Kulp now makes an educated assumption as to whether the sick child in his office is suffering from a bacterial or viral infection. As a general rule, if the child has a fever greater than 104 degrees, Kulp considers the cause to be bacterial, and he prescribes an antibiotic.
“One of the things we struggle with in pediatrics, frankly, is how sick is the child,” Kulp said. “We have to be judicious” when prescribing an antibiotic.
If an infection is viral, antibiotics aren’t recommended. If it is bacterial, antibiotics are advantageous, but there is not one antibiotic that fits-all illnesses. Therefore, Kulp said, a quick diagnostic test would enable him to know if an antibiotic is needed.
“As a community, we lose [when antibiotics are overused] because the bugs in our midst become more resistant,” Kulp said. The more often a doctor prescribes antibiotics, the more likely it is that tougher, more resistant strains of the flu will rise up in the future.
The Centers for Disease Control and Prevention estimates that drug-resistant bacteria causes 23,000 deaths and two million illnesses in this country annually.
In an attempt to deal with this, the White House March 27 released a national five-year action plan to combat antibiotic-resistant bacteria and has allocated $1.2 billion in President Barack Obama’s 2016 fiscal year budget. That is nearly double the previous year.

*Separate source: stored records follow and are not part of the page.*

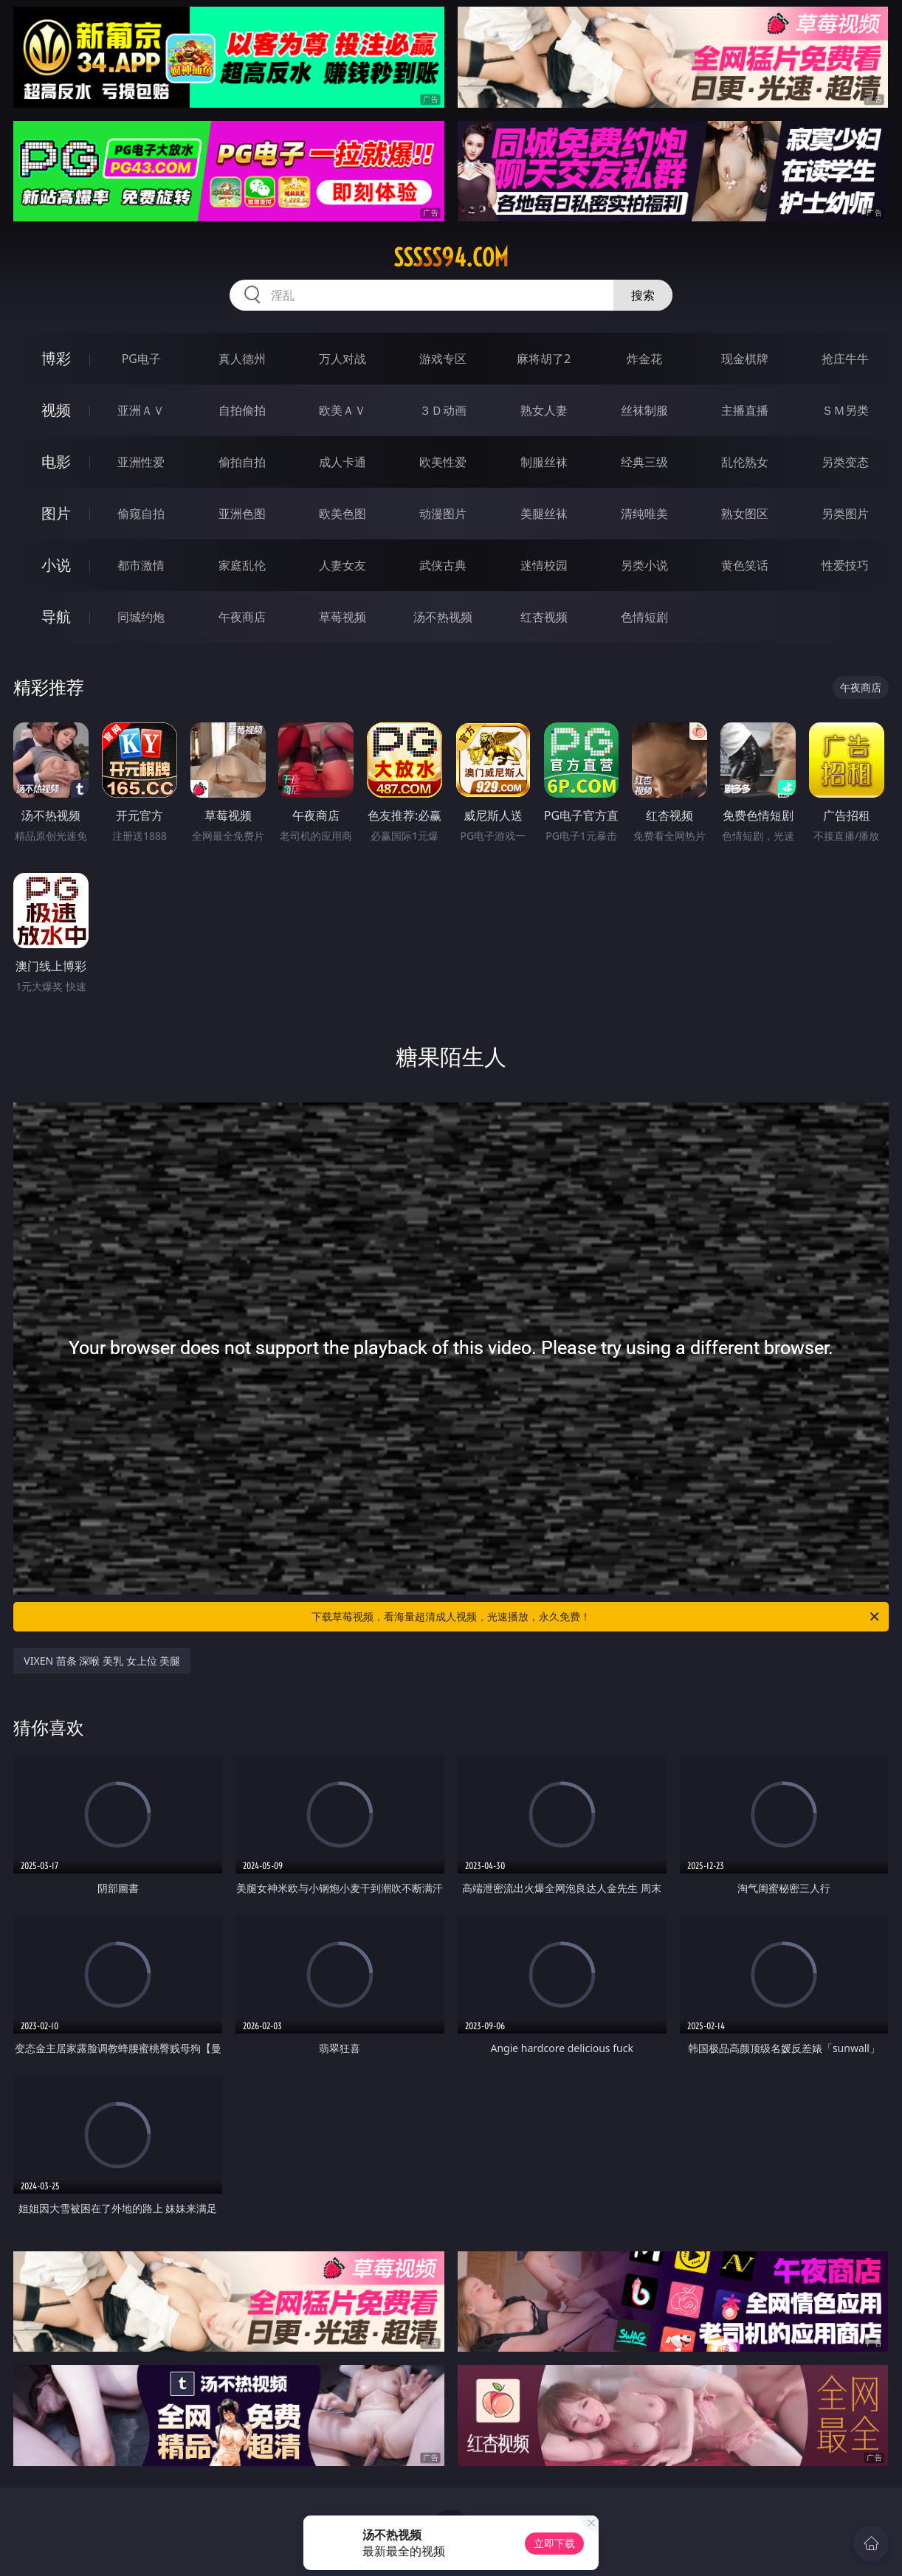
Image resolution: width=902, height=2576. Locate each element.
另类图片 (845, 513)
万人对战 (342, 359)
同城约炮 (141, 617)
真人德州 (242, 359)
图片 (56, 513)
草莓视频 (342, 617)
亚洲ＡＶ (141, 410)
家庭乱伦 (242, 565)
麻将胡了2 (544, 359)
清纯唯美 (644, 513)
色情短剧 (644, 617)
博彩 (56, 358)
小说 (56, 565)
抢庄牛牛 (845, 359)
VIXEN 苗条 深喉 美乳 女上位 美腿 (102, 1661)
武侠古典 (443, 565)
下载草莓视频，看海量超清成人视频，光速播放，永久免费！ (596, 1617)
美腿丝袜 (544, 513)
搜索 (643, 295)
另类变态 (845, 462)
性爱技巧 (845, 565)
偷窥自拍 (141, 513)
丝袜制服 (644, 410)
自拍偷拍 (242, 410)
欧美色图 (342, 513)
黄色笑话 (744, 565)
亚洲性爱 (141, 462)
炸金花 (644, 359)
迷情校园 (544, 565)
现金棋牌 (744, 359)
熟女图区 (744, 513)
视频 (56, 410)
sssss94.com (451, 257)
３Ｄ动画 (443, 410)
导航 (56, 616)
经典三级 (644, 462)
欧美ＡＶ (342, 410)
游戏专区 (443, 359)
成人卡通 (342, 462)
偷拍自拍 (242, 462)
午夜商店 (242, 617)
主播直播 (744, 410)
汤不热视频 (442, 617)
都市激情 (141, 565)
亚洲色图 (242, 513)
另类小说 (644, 565)
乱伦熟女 (744, 462)
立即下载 (554, 2543)
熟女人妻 (544, 410)
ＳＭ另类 (845, 410)
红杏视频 (544, 617)
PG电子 (141, 359)
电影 (56, 462)
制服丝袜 (544, 462)
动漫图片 (443, 513)
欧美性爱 (443, 462)
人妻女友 (342, 565)
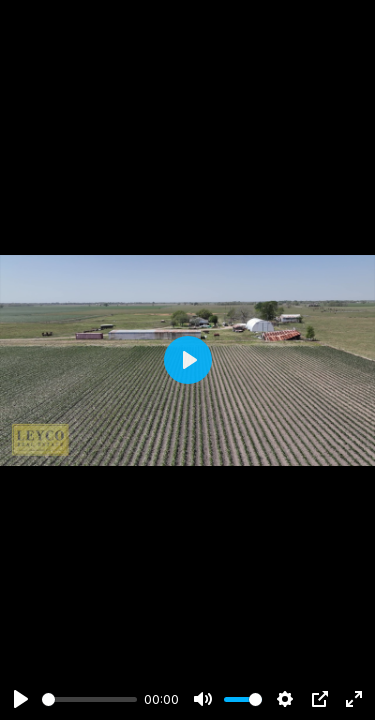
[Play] (21, 699)
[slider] (89, 699)
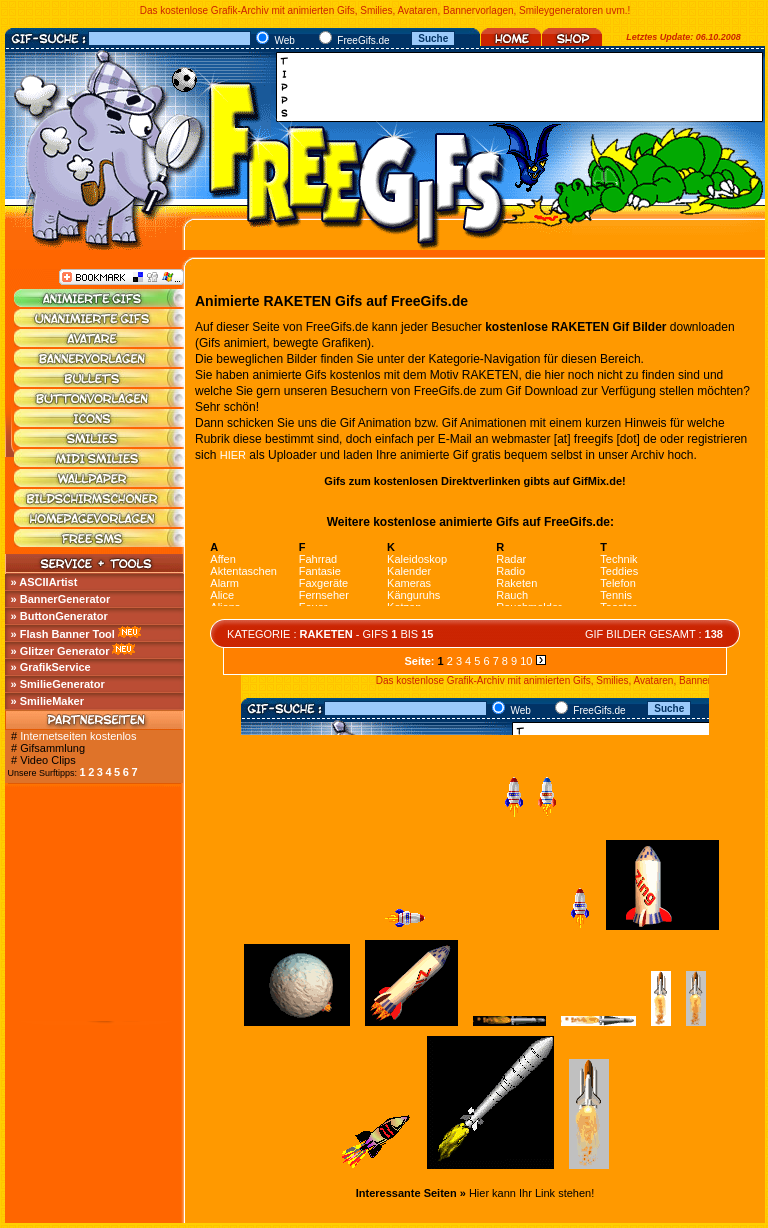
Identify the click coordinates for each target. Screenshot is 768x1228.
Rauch (512, 595)
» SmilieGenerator (58, 684)
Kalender (409, 571)
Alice (222, 595)
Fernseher (324, 595)
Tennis (616, 595)
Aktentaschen (243, 571)
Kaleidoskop (417, 559)
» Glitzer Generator (60, 651)
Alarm (224, 583)
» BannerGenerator (61, 599)
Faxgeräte (324, 583)
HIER (233, 455)
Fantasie (320, 571)
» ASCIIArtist (44, 582)
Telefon (617, 583)
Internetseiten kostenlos (78, 736)
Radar (511, 559)
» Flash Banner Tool (63, 634)
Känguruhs (413, 595)
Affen (223, 559)
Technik (618, 559)
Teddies (619, 571)
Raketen (516, 583)
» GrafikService (51, 667)
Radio (510, 571)
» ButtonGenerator (59, 616)
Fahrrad (318, 559)
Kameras (409, 583)
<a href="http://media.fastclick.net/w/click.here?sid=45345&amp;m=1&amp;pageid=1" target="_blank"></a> (525, 87)
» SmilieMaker (47, 701)
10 (526, 661)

“Antibiotics save millions of lives every year. Today, however, the emergence of drug resistance in bacteria is undermining the effectiveness of current antibiotics and our ability to treat and prevent disease,” according to a statement from the White House.
One part of the White House’s action plan calls for “advance development and use of rapid and innovative diagnostic tests for identification and characterization of resistant bacteria.” By 2020, the White House anticipates “significant outcomes,” including the widespread use of tests that can distinguish between bacterial and viral infections.
Officials at MeMed, an Israeli company created in 2009, believe the company’s scientifically-named ImmunoXpert in-vitro diagnostic blood test will do just that.
Currently, blood cultures taken from a patient are grown in a lab for a few days and then analyzed.
Under MeMed’s innovation, “we decided to try and cheat” and let a person’s own immune system do the detective work, Eden said. His company’s scientists worked out a way to decode the actions of the immune system as it detects and responds to the precise cause of an infection.
MeMed’s technology uses the fact that bacteria and viruses trigger different pathways in a person’s immune system. Researchers identified three soluble proteins that are uniquely activated by bacteria or viruses. MeMed developed algorithms that integrate these proteins and then identify the cause of the infection, Eden explained.
According to the study in Plos One, 1,002 patients in varying states of infections were tested using MeMed’s diagnostic blood test. The test “yielded highly accurate results, with sensitivity and specificity greater than 90 percent.”
Use of this blood test currently is available in two Israeli hospitals and also in a few European countries. The test is being reviewed by the United States’ regulatory process and may be in use here in two years, Eden said.
While determining the type of infection within two hours may be acceptable for a hospital that can hold off prescribing any medication for a short while, two hours is too long for a doctor’s office, where medication is prescribed during a brief visit to the doctor.
Therefore, MeMed is currently working to reduce that time to between 15 and 20 minutes. That is not as difficult as it sounds, Eden said. “All the hard core scientific work already has been done.”